Collect each line of the entries that holds the string "backspace".

== Segment start ==

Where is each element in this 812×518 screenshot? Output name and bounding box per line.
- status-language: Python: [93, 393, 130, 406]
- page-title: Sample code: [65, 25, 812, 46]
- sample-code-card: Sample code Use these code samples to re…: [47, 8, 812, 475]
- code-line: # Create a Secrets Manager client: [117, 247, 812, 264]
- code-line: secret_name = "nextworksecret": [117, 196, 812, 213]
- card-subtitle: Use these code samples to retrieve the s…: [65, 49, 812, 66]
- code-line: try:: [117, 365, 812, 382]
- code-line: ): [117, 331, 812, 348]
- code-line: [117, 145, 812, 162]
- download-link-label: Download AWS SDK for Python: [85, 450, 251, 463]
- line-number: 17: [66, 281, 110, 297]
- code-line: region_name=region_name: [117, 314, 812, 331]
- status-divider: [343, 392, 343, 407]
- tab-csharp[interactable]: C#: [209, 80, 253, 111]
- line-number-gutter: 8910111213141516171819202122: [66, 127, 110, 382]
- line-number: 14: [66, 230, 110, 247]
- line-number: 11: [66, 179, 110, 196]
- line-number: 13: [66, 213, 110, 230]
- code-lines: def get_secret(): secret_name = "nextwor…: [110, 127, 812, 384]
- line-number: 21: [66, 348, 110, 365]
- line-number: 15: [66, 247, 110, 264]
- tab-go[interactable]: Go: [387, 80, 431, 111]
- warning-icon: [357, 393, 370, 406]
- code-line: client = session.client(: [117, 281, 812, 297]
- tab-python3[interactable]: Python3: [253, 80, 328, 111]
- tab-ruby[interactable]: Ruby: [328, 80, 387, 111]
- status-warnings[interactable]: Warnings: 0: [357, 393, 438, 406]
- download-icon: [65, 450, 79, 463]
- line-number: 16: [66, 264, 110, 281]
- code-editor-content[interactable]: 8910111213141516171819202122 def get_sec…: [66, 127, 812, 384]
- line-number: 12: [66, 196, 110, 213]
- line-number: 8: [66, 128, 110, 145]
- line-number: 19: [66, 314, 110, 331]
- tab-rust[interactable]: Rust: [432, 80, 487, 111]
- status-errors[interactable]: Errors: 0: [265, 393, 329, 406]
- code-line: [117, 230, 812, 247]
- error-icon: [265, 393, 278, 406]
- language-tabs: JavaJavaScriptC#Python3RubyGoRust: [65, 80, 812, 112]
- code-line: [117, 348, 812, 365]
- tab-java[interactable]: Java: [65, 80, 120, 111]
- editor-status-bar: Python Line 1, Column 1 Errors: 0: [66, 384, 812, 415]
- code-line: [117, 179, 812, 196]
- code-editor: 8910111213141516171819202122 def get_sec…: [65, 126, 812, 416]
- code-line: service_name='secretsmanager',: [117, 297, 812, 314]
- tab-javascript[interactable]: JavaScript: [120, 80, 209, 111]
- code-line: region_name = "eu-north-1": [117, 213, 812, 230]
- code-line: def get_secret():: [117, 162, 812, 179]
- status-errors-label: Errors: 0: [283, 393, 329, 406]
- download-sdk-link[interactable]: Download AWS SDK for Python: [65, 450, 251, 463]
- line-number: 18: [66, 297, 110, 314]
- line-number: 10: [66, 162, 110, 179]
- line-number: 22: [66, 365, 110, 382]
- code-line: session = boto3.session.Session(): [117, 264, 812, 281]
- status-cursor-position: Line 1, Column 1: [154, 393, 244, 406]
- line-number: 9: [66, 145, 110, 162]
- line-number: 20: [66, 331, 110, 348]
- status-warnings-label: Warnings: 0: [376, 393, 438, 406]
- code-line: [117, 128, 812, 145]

== Segment end ==
== Segment start ==

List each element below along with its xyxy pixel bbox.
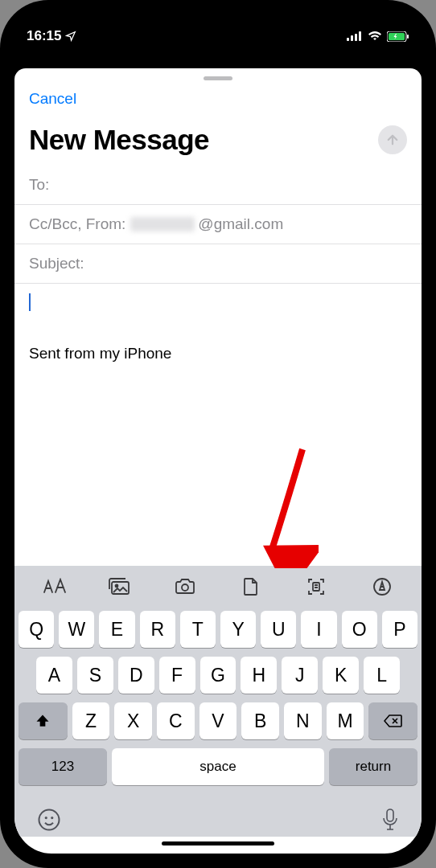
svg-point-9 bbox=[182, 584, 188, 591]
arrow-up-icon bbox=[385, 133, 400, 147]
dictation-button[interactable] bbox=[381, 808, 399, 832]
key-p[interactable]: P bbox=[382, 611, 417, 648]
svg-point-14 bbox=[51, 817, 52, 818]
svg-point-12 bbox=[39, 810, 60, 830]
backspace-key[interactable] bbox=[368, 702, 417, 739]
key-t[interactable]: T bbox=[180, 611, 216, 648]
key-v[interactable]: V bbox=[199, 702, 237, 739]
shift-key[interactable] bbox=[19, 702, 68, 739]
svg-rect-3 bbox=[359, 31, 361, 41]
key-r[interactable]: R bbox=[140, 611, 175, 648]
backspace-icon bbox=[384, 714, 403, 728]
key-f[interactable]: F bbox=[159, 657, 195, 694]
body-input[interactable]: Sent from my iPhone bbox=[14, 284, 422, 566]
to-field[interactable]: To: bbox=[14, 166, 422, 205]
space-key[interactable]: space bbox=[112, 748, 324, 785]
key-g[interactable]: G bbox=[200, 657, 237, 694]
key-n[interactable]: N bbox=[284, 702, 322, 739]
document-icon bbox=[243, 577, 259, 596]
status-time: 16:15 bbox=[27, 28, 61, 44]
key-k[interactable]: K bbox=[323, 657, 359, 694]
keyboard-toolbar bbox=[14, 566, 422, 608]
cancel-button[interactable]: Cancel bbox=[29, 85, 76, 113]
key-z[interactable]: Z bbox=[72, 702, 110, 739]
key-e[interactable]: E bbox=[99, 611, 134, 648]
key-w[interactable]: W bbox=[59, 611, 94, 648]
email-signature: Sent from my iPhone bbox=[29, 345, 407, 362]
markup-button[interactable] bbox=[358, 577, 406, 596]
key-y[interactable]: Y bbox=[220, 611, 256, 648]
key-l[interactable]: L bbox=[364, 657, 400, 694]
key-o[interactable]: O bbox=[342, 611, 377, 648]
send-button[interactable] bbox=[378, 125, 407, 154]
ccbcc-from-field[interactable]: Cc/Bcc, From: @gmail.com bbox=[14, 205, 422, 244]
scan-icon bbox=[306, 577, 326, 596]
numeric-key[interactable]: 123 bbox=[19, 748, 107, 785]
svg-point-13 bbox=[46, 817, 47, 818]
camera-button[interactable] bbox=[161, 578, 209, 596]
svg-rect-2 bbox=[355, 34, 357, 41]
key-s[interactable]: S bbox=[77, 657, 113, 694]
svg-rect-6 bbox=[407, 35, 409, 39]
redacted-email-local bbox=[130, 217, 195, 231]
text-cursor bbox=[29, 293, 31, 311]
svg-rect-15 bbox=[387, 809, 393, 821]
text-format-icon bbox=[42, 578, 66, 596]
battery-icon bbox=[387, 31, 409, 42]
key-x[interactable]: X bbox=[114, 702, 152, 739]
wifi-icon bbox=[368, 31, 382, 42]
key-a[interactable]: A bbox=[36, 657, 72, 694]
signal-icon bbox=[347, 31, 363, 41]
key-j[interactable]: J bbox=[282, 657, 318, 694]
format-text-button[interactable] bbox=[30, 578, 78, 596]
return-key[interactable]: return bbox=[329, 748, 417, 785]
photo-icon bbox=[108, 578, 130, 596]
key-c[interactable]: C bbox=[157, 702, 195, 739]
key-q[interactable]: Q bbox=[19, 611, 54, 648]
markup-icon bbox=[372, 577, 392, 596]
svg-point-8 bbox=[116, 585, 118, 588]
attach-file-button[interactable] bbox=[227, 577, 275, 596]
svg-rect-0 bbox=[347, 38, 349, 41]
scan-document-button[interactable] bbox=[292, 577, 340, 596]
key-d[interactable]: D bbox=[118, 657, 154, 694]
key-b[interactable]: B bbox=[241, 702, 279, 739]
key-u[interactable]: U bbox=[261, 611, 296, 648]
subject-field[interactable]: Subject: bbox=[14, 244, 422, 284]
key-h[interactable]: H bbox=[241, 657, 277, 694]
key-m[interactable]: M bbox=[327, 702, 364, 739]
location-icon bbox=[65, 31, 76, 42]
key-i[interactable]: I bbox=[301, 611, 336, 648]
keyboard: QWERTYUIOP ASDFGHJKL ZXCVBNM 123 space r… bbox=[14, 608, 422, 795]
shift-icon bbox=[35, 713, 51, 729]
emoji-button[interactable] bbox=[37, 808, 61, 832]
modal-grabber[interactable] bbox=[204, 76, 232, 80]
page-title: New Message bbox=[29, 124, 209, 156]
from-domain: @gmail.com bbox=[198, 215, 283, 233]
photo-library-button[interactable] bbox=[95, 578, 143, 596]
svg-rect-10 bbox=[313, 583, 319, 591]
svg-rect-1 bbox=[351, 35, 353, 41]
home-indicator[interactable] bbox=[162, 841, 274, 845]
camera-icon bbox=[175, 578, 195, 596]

== Segment end ==

FINISHED EXERCISE:
backspace-key[interactable] bbox=[368, 702, 417, 739]
backspace-icon bbox=[384, 714, 403, 728]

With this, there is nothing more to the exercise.